Même après toutes ces années, Joé Juneau en rit encore.

C'était juste avant les Jeux olympiques d'Albertville, à l'hiver 1992. À trois jours du début du tournoi de hockey, la chimie n'était pas encore tout à fait installée au sein de l'équipe canadienne de hockey, dirigée par Dave King. Quelques vétérans de la LNH, comme Dave Tippett, Curt Giles et Dave Hannan, s'étaient tardivement joints au groupe, tout comme Eric Lindros qui, cet hiver-là, faisait la navette entre les Generals d'Oshawa et l'équipe olympique.

Sous l'impulsion de Juneau et Lindros, un groupe de joueurs avaient emprunté des plateaux de la cafétéria pour aller dévaler les pentes de la station de ski avoisinante. «Il fallait faire quelque chose pour se détendre, parce qu'on commençait à sentir la pression, a raconté Juneau. On avait glissé sur nos cabarets pendant deux heures et on avait vraiment trippé. Je nous revois encore dans le banc de neige, Lindros et moi, tout mouillés. Ces moments-là nous avaient rapprochés. Mais Dave King était vraiment fâché quand il l'avait appris!»

La petite escapade n'avait pas nui aux Canadiens. Ils avaient remporté la médaille d'argent, s'inclinant 3-1 en finale contre la Communauté des États indépendants - l'ex-URSS. Relégué au troisième trio par l'arrivée des nouveaux venus, Juneau avait quand même brillé, marquant six buts et récoltant 15 points en huit parties, malgré une épaule en compote.

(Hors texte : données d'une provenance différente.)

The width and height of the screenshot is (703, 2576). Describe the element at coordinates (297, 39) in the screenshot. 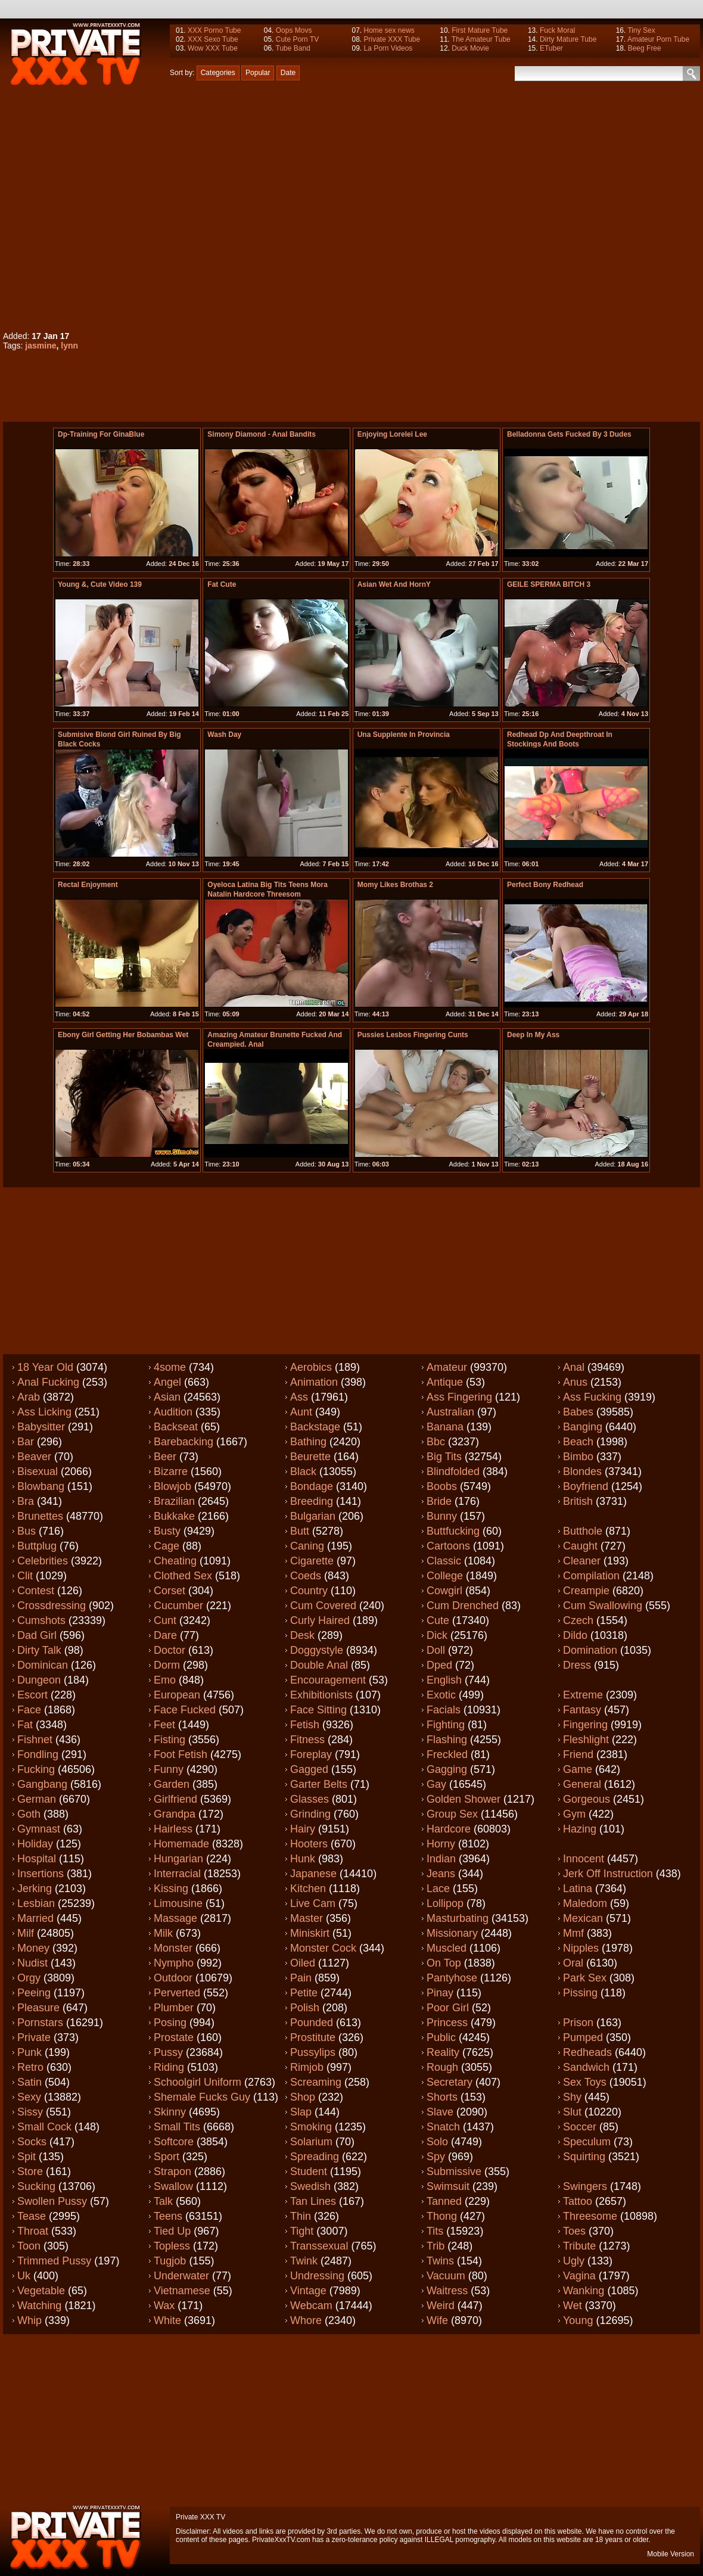

I see `Cute Porn TV` at that location.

L'expérience l'a visiblement marqué. «Le jour où je vais mourir, les Jeux olympiques vont rester le plus gros événement sportif de ma vie, a dit Juneau. J'ai joué 13 ans dans la Ligue nationale de hockey et j'ai atteint deux fois la finale de la Coupe Stanley; mais ça n'accote pas les Jeux olympiques. Il n'y a rien de plus prestigieux que les Jeux.»

Un honneur

Dix-huit ans plus tard, l'ancien attaquant, qui a terminé sa carrière dans la LNH avec le Canadien, en 2004, s'apprête à renouer avec le monde olympique. Il a quitté Québec lundi à destination de Vancouver, où il sera adjoint à la chef de mission canadienne, Nathalie Lambert. «C'est un honneur incroyable que d'avoir la chance de retourner aux Jeux pour aider d'autres athlètes, a-t-il dit avant son départ. Je veux juste être moi-même. Si certains athlètes peuvent se sentir mieux appuyés par ma présence, tant mieux.»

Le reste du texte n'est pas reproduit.